The company’s earliest rocket, Falcon 1, was just 68 feet high, 5.5 feet in diameter and could carry a payload of 400 pounds.

Starship, by comparison, is 164 feet high and 30 feet in diameter. It will be paired with a behemoth booster stage called the Super Heavy, and the full rocket will be 387 feet tall and able to lug more than 220,000 pounds to orbit. That would be about as powerful as the Saturn 5 rocket that took NASA astronauts to the moon 50 years ago, but able to fly again and again and again.

By making rockets more like other forms of transportation where the vehicle is not thrown away after one trip, the cost of going to space could plummet.

Mr. Musk said an orbital test flight of a refined Starship prototype and the Super Heavy booster could come in less than six months.

“I think we could potentially see people flying next year,” he said.

Mr. Musk, who spoke to a couple of reporters after the public portion of the event, said SpaceX could still meet timelines he set out a few years ago — landing a Starship on the moon and Mars within the next few years. Mr. Musk, however, has a history of setting aspirational schedules that turn out to be too optimistic.

Despite such futuristic ambitions, the Starship, made of stainless steel, reflected an imperfect, handcrafted sheen of an earlier era.

“It’s like you drove into a Flash Gordon movie or something,” said Andrew Goetsch, who lives in the nearby hamlet of about 30 homes and is thrilled to have a front row view of Mr. Musk’s space dreams, a sentiment not shared by all of his neighbors.

“It’s not often they build a rocket where you can get close enough for it to fall on you,” Mr. Goetsch said.

There are good engineering reasons for the choice of material.

Mr. Musk originally had planned to use high-tech carbon fiber, but switched to denser stainless steel. It is cheaper, easier to work with, becomes stronger in the ultracold temperatures of space and has a higher melting temperature that can more easily withstand the heat of re-entry into Earth’s atmosphere.

The Starship is to belly flop in the upper atmosphere at a 60-degree angle, Mr. Musk said.

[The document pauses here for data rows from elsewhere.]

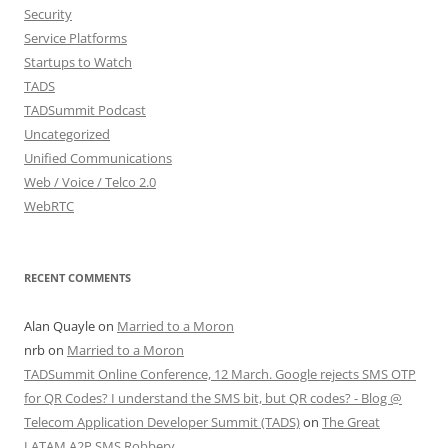
Security
Service Platforms
Startups to Watch
TADS
TADSummit Podcast
Uncategorized
Unified Communications
Web / Voice / Telco 2.0
WebRTC
RECENT COMMENTS
Alan Quayle
on
Married to a Moron
nrb
on
Married to a Moron
TADSummit Online Conference, 12 March. Google rejects SMS OTP
for QR Codes? I understand the SMS bit, but QR codes? - Blog @
Telecom Application Developer Summit (TADS)
on
The Great
LATAM A2P SMS Robbery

Then as it slows and nears the ground, it will rotate to vertical and land.

More from

BOCA CHICA VILLAGE, Texas — Elon Musk has a Starship, and one day he expects it will help SpaceX reach other worlds.  

Standing beneath a towering Starship Mk1, a prototype for SpaceX’s massive reusable launch system, Musk laid out his plan for interplanetary travel at the company’s South Texas test site here on Saturday (Sept. 28) — the 11th anniversary of the first successful orbital launch of SpaceX’s first rocket, the Falcon 1.

The new version of Starship (and its Super Heavy booster) will be able to carry up to 100people to the moon, Mars or other destinations in space or around Earth, he said. It will stand 387feet (118meters) tall and be completely reusable, with quick turnarounds. 

This is the rocket that will launch the billionaire Japanese entrepreneur Yusaku Maezawa and a handful of artists on a trip around the moon in the 2020s. SpaceX unveiled that planned space tourist trip last year (but did not disclose how much Maezawa paid).

“This is, I think, the most inspiring thing I have ever seen,” Musk told a crowd of about 200 SpaceX employees, guests and reporters at the company’s site near Boca Chica Village, just outside of Brownsville. “Wow, what an incredible job by such a great team to build this incredible vehicle. I’m so proud to work with such a great team.”

Musk has long said that the main goal of SpaceX, since its founding in 2002, has been to help make humanity a multiplanet species. The company has developed reusable Falcon 9 and Falcon Heavy rockets, as well as reusable Dragon cargo capsules and a new Crew Dragon ship for astronauts. It has launchpads in Florida, California and now Boca Chica, where the company broke ground on its test site in 2014.

But Mars, Musk has said, has remained the true objective. 

“This is the fastest path to a self-sustaining city on Mars,” he said Saturday night, referring to the Starship-Super Heavy architecture.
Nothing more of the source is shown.